El pulpo es un molusco cefalópodo con ocho apéndices que le siguen tras su maleable cuerpo, capaz de estrecharse y alargarse como un contorsionista. Y una capacidad para desfigurarse que ya la quisieran para sí muchos de los que se dedican a la cosa pública. Sin embargo, al contrario que le ocurre al político de turno, el pulpo lejos de ser intragable es un manjar para finos paladares. Pocas cosas hay tan exquisitas como una tabla de este amigo preparado a la gallega con su pimentón, su sal gorda y sus papas.
Una de las características de este animalito, cuando se encuentra en la libertad de sus aguas y su medio natural, es la eficacia con la que utiliza sus numerosos tentáculos. Con ellos puede agarrar una pequeña presa apenas tirando de una de sus alargadas patas, o puede ponerlas a trabajar todas a la vez para cobrarse otra de mayor tamaño por medio de la asfixia.

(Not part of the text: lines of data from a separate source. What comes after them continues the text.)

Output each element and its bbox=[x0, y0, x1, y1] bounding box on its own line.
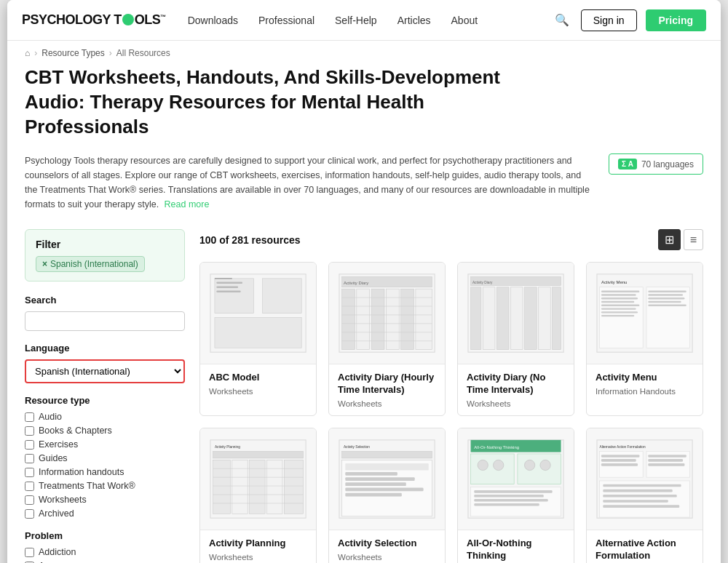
checkbox-addiction[interactable] bbox=[25, 548, 34, 557]
sidebar-search-section: Search bbox=[25, 295, 185, 331]
checkbox-audio[interactable] bbox=[25, 412, 34, 422]
breadcrumb-sep-2: › bbox=[109, 48, 112, 58]
card-title: Activity Diary (No Time Intervals) bbox=[467, 372, 565, 396]
nav-downloads[interactable]: Downloads bbox=[188, 15, 238, 26]
search-input[interactable] bbox=[25, 311, 185, 331]
list-item: Worksheets bbox=[25, 495, 185, 505]
card-body: Activity Menu Information Handouts bbox=[587, 364, 703, 403]
svg-rect-48 bbox=[648, 301, 681, 303]
svg-rect-91 bbox=[601, 455, 639, 458]
nav-about[interactable]: About bbox=[451, 15, 478, 26]
sidebar-language-section: Language Spanish (International) English… bbox=[25, 343, 185, 383]
resource-grid: ABC Model Worksheets Activity Diary bbox=[199, 262, 703, 563]
list-item: Addiction bbox=[25, 547, 185, 557]
svg-rect-38 bbox=[601, 295, 636, 296]
card-thumbnail: Activity Planning bbox=[200, 428, 316, 530]
grid-view-button[interactable]: ⊞ bbox=[658, 229, 681, 250]
breadcrumb-resource-types[interactable]: Resource Types bbox=[41, 48, 105, 58]
sidebar: Filter × Spanish (International) Search … bbox=[25, 229, 185, 563]
svg-rect-95 bbox=[648, 459, 683, 462]
svg-rect-85 bbox=[474, 499, 547, 502]
svg-rect-92 bbox=[601, 459, 636, 462]
filter-remove-icon[interactable]: × bbox=[42, 259, 47, 269]
resource-card[interactable]: Activity Selection bbox=[328, 428, 446, 563]
nav-articles[interactable]: Articles bbox=[397, 15, 431, 26]
svg-rect-76 bbox=[470, 454, 514, 484]
resource-card[interactable]: Activity Diary Activity Di bbox=[457, 262, 574, 416]
resource-type-list: Audio Books & Chapters Exercises Guides … bbox=[25, 412, 185, 519]
resource-card[interactable]: Activity Menu bbox=[586, 262, 703, 416]
checkbox-info-handouts[interactable] bbox=[25, 468, 34, 477]
svg-rect-3 bbox=[215, 318, 301, 348]
pricing-button[interactable]: Pricing bbox=[646, 9, 706, 31]
page-content: CBT Worksheets, Handouts, And Skills-Dev… bbox=[7, 65, 721, 563]
svg-rect-15 bbox=[401, 290, 414, 350]
card-title: Activity Diary (Hourly Time Intervals) bbox=[338, 372, 436, 396]
svg-text:Activity Planning: Activity Planning bbox=[215, 445, 240, 449]
card-thumbnail: Activity Menu bbox=[587, 263, 703, 364]
signin-button[interactable]: Sign in bbox=[581, 9, 637, 31]
svg-rect-84 bbox=[474, 495, 543, 498]
svg-text:Activity Selection: Activity Selection bbox=[344, 445, 370, 449]
svg-rect-11 bbox=[341, 290, 355, 350]
svg-rect-27 bbox=[483, 287, 495, 350]
svg-rect-30 bbox=[524, 287, 537, 350]
read-more-link[interactable]: Read more bbox=[165, 199, 210, 209]
language-label: Language bbox=[25, 343, 185, 354]
filter-active-tag[interactable]: × Spanish (International) bbox=[36, 256, 145, 272]
resource-card[interactable]: ABC Model Worksheets bbox=[199, 262, 317, 416]
card-title: All-Or-Nothing Thinking bbox=[467, 538, 565, 562]
svg-rect-72 bbox=[345, 493, 402, 497]
lang-count: 70 languages bbox=[641, 159, 694, 169]
list-view-button[interactable]: ≡ bbox=[684, 229, 703, 250]
language-select[interactable]: Spanish (International) English French G… bbox=[25, 359, 185, 383]
checkbox-worksheets[interactable] bbox=[25, 495, 34, 505]
card-type: Worksheets bbox=[467, 399, 565, 408]
breadcrumb-current: All Resources bbox=[116, 48, 170, 58]
nav-links: Downloads Professional Self-Help Article… bbox=[188, 14, 552, 27]
sidebar-resource-type-section: Resource type Audio Books & Chapters Exe… bbox=[25, 395, 185, 519]
search-button[interactable]: 🔍 bbox=[552, 10, 572, 30]
list-item: Archived bbox=[25, 508, 185, 519]
checkbox-guides[interactable] bbox=[25, 454, 34, 463]
home-icon[interactable]: ⌂ bbox=[25, 48, 30, 58]
language-badge: Σ A 70 languages bbox=[609, 153, 703, 175]
card-thumbnail: Activity Diary bbox=[329, 263, 445, 364]
svg-rect-40 bbox=[601, 301, 634, 303]
svg-rect-46 bbox=[648, 295, 683, 296]
checkbox-archived[interactable] bbox=[25, 509, 34, 519]
nav-selfhelp[interactable]: Self-Help bbox=[335, 15, 377, 26]
resource-card[interactable]: Activity Planning bbox=[199, 428, 317, 563]
logo: PSYCHOLOGY TOLS™ bbox=[22, 12, 166, 28]
svg-rect-86 bbox=[474, 503, 539, 506]
lang-badge-icon: Σ A bbox=[618, 159, 637, 169]
resource-type-label: Resource type bbox=[25, 395, 185, 406]
problem-list: Addiction Anger Anorexia Anxiety Asserti… bbox=[25, 547, 185, 563]
search-label: Search bbox=[25, 295, 185, 306]
filter-box: Filter × Spanish (International) bbox=[25, 229, 185, 282]
list-item: Treatments That Work® bbox=[25, 481, 185, 491]
svg-rect-52 bbox=[213, 452, 303, 459]
checkbox-treatments[interactable] bbox=[25, 482, 34, 491]
svg-rect-68 bbox=[345, 472, 397, 476]
svg-rect-77 bbox=[518, 454, 561, 484]
svg-rect-99 bbox=[603, 490, 672, 492]
checkbox-exercises[interactable] bbox=[25, 440, 34, 450]
card-title: Activity Planning bbox=[209, 538, 307, 550]
card-body: Activity Planning Worksheets bbox=[200, 530, 316, 563]
breadcrumb: ⌂ › Resource Types › All Resources bbox=[7, 41, 721, 65]
description-text: Psychology Tools therapy resources are c… bbox=[25, 153, 594, 212]
resource-card[interactable]: Activity Diary bbox=[328, 262, 446, 416]
resource-card[interactable]: Alternative Action Formulation bbox=[586, 428, 703, 563]
card-type: Information Handouts bbox=[596, 387, 694, 396]
svg-rect-49 bbox=[648, 305, 686, 306]
card-body: Activity Diary (No Time Intervals) Works… bbox=[458, 364, 574, 415]
nav-professional[interactable]: Professional bbox=[258, 15, 314, 26]
description-row: Psychology Tools therapy resources are c… bbox=[25, 153, 703, 212]
svg-point-78 bbox=[478, 460, 488, 470]
list-item: Guides bbox=[25, 453, 185, 463]
checkbox-books[interactable] bbox=[25, 426, 34, 436]
resource-card[interactable]: All-Or-Nothing Thinking bbox=[457, 428, 574, 563]
svg-rect-28 bbox=[496, 287, 509, 350]
card-type: Worksheets bbox=[338, 399, 436, 408]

Los ciudadanos de hoy en día nos parecemos mucho más a la presa que al octópodo y, cada día más, sufrimos el abrazo asfixiante de entidades que, en un alarde de poca vergüenza e impunidad se cuelan en nuestro territorio para hacer y deshacer a su antojo. Como si no tuviéramos suficiente con aceptar que el virus tenga la llave para abrir las células del cuerpo en canal al más puro estilo okupa, también tenemos que soportar los desmanes de la Hacienda Pública o de los bancos, por citar un par de ejemplos.
Primero no tuvimos más remedio que aceptar que el fisco, convertido en un tirano sin cara pero con una jeta que se la pisa, haga y deshaga, corrija lo que le da la gana, convenga y resuelva sobre nuestras finanzas y patrimonio como un autómata inasible, suba la cuota o la cotización y, cuando le apetece alargue su mano ladrona y pille de la cuenta corriente lo que le salga por el agujero de la tinta. Nosotros, las presas indefensas, apenas podemos ni siquiera alzar la voz contra una tiranía cada vez más alejada de las personas y más apegada a sus bienes.
A este festival de patrulleros de las miserias ajenas se han unido los bancos. Quizá aprovechando que cada vez hay menos oficinas y que, por lo tanto, también hay menos objetivos de carne y hueso contra los que un ciudadano indignado pueda descargar sus iras tras verse saqueado. Hoy te cambian las condiciones de la cuenta sin previo aviso, te asignan unas condiciones que se les ha ocurrido a algún pirata sediento y, de repente, te levantas una mañana y un tentáculo electrónico te ha picoteado la cuenta. Así, por la cara, y sin más.
La manada solía ser un sistema de protección de sus miembros que, apoyados por el grupo, gozaban de mayores oportunidades de supervivencia y reproducción. Sin embargo, las sociedades modernas se han configurado a base de individualismo dejando a cada cual al albur de un destino muchas veces hostil. Sobre todo, porque todos estos bucaneros invisibles atacan en manada, con alevosía y sabedores de que en un país donde casi nada funciona, reclamar es un desgaste inútil la mayoría de las veces. Ese es su método de caza, la asfixia de los hechos consumados.